Put together, this creates a new managed layer. Not “deploy Copilot.” Not “turn on a feature.” The managed layer is governance, controls, and accountability that let the business confidently say yes to automation.
And here’s why this lands on MSPs. AI governance is not a single control—it is policy, logging, access review, exception handling, and evidence packaging across multiple platforms. Most internal teams do not have the bandwidth or tooling to continuously prove those controls exist. MSPs already operate at that intersection—if they choose to claim it.
Why Do We Care?
The mistake would be to keep selling deployment while the market starts buying accountability.
If an MSP treats AI as another license rollout or another productivity feature, they inherit the downstream mess for free: bad outputs, exceptions, user confusion, stalled projects, and incident blame. But the provider that owns governance—policy, approvals, evidence, and operational controls—owns the higher-value layer the customer actually needs.

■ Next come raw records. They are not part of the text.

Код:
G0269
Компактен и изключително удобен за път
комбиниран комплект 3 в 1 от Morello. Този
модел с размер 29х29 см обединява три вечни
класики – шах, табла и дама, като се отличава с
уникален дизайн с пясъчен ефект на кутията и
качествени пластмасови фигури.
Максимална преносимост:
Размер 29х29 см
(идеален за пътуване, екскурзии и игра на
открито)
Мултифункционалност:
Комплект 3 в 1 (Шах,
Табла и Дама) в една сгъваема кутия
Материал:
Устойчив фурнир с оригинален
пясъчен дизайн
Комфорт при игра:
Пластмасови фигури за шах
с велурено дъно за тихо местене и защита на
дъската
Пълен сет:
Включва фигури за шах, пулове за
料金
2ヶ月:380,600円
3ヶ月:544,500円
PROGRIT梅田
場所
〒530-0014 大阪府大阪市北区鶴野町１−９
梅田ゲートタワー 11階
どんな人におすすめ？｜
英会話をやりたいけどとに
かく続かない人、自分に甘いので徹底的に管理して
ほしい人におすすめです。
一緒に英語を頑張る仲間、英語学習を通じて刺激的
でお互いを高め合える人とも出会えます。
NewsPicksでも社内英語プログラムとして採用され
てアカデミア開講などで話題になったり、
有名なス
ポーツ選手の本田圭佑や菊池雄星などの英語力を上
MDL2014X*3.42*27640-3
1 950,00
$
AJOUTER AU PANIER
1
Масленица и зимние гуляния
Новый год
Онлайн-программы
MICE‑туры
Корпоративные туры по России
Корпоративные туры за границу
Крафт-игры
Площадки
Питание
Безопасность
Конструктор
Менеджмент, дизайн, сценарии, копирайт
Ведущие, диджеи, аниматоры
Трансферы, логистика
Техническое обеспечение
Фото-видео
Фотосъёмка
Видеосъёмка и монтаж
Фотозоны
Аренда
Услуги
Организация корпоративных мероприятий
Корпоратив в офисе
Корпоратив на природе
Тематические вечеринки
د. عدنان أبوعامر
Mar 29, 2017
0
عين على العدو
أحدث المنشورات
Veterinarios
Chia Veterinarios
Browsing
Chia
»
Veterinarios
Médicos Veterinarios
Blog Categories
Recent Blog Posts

There’s a second force coming: liability. Insurers, auditors, and regulators are beginning to ask who has authority over AI decisions—not just who owns the data. Once that question enters underwriting and compliance, unmanaged agents become uninsurable risk. AI governance is not just a productivity layer. It is becoming a condition of coverage.
What to Consider
• Turn prompt scanning into policy. Publish client-facing standards for prompt and output handling: classification, redaction, retention, and incident triggers. Price exception handling separately.
• Package trust as a service. Offer an AI Governance and Evidence package with monthly attestations, control testing, access reviews, and audit-ready reporting.
• Refuse unmanaged connectors. Make unapproved plugins and connectors a condition-of-support issue before they become a breach-and-blame issue.
If this trend continues, MSPs will be asked to warrant not only data protection but agent authority controls—and MSPs without a written connector and permission approval standard will lose accounts after the first AI-related incident review, even when they were not the ones who deployed the tool.